### Assignment
Look through the material below and copy every line containing the word "Morelia".

### Exercise input
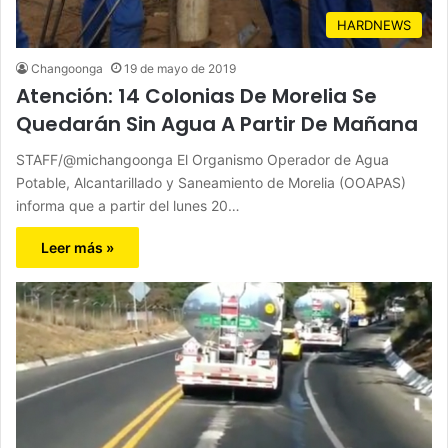
HARDNEWS
Changoonga
19 de mayo de 2019
Atención: 14 Colonias De Morelia Se
Quedarán Sin Agua A Partir De Mañana
STAFF/@michangoonga El Organismo Operador de Agua
Potable, Alcantarillado y Saneamiento de Morelia (OOAPAS)
informa que a partir del lunes 20…
Leer más »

### Answer below
Atención: 14 Colonias De Morelia Se
Potable, Alcantarillado y Saneamiento de Morelia (OOAPAS)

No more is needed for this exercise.